Python - Compare 2 words and check if they are anagram

Question

I am trying to define a function that takes 2 strings, compare those two and returns True if they are anagram. I don't want to import collections.

So, if string1 is python and string 2 is nohtyp, it should return True. Otherwise, obviously, return false. Here's my code looks like so far:

def check_anagram(str1, str2):
if len(str1) != len(str2):
    return False
else:
    for i in range(0, len(str1), 1):
        if i in range(0, len(str2), 1):
            return True
        else:
            return False

It works well for most of cases, but when str1 is aaaaaaaaaabbbbbbbbbb and str2 is ababababbbababababab, it returns true and when str1 is xxxyyyxxx and str2 is yyyxxxyyy, it also returns True.

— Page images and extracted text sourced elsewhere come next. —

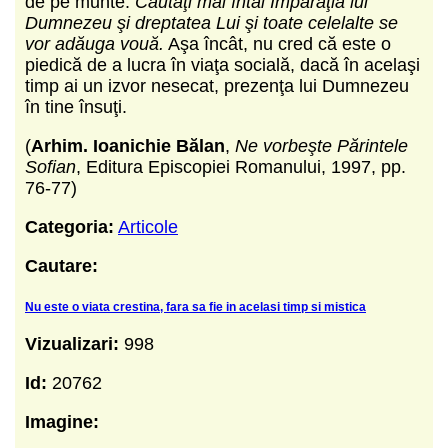
de pe munte:
Căutaţi mai întâi Împărăţia lui
Dumnezeu şi dreptatea Lui şi toate celelalte se
vor adăuga vouă.
Aşa încât, nu cred că este o
piedică de a lucra în viaţa socială, dacă în acelaşi
timp ai un izvor nesecat, prezenţa lui Dumnezeu
în tine însuţi.
(
Arhim. Ioanichie Bălan
,
Ne vorbeşte Părintele
Sofian
, Editura Episcopiei Romanului, 1997, pp.
76-77)
Categoria:
Articole
Cautare:
Nu este o viata crestina, fara sa fie in acelasi timp si mistica
Vizualizari:
998
Id:
20762
Imagine:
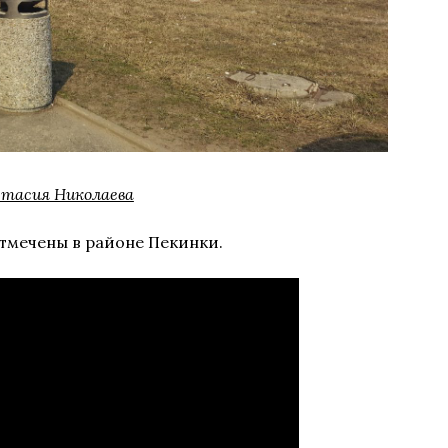
тасия Николаева
тмечены в районе Пекинки.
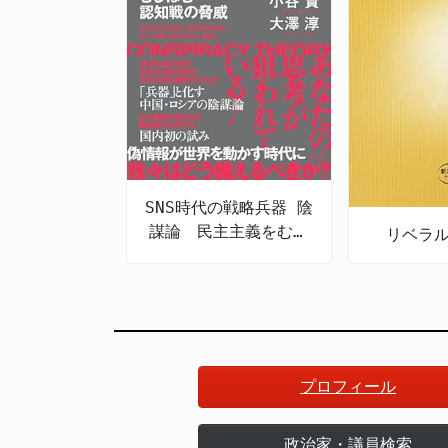
SNS時代の戦略兵器 陰
謀論 民主主義をむし
リベラ
ばむ認知戦の脅威
プロフィール
政治家・議員検索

It should retrun False for these 2 cases, but I have no idea. Can anybody help me with this?

Answer 1

Your two test cases are returning true because you don't remove characters from str2 after you've checked they exist. So for example comparing the following two strings:

str1 = aa and str2 = a

we would expect the result of your comparison to be False, because they obviously are not anagrams. But, checking each of the two a characters in str1 will return True, because str2 also contains a. A better (and faster) way might be to process the strings first, like so:

# return a dictionary, where each key is the 
# count of that letter in the string
def process_str(str):
    dic = {}
    for letter in str:
        if letter in dic:
            dic[letter] += 1
        else:
            dic[letter] = 1
    return dic

def check_anagram(str1, str2):
    dic1 = process_str(str1)
    dic2 = process_str(str2)

    # does every key in dic1 have a corresponding key in dic2?
    for key in dic1:
        if not key in dic2:
            return False
        if not dic1[key] == dic2[key]:
            return False

    # does every key in dic2 have a corresponding key in dic1?
    for key in dic2:
        if not key in dic1:
            return False
        if not dic1[key] == dic2[key]:
            return False

    return True

That should do the trick.

Answer 2

I think the most trivial way to do the task is sorting your strings and comparing them like this example:

def check_anagram(a = '', b = ''):
    return sorted(a) == sorted(b)

Test1:

a = "python"
b = "nohtyp"
print(check_anagram(a, b))

Output:

>>> True

Test2:

a = "aaaaaaaaaabbbbbbbbb"
b = "ababababbbababababab"
print(check_anagram(a, b))

Output:

>>> False

Test3:

a = "xxxyyyxxx"
b = "yyyxxxyyy"
print(check_anagram(a, b))

Output:

>>> False

Answer 3

Currently, your code will always return True.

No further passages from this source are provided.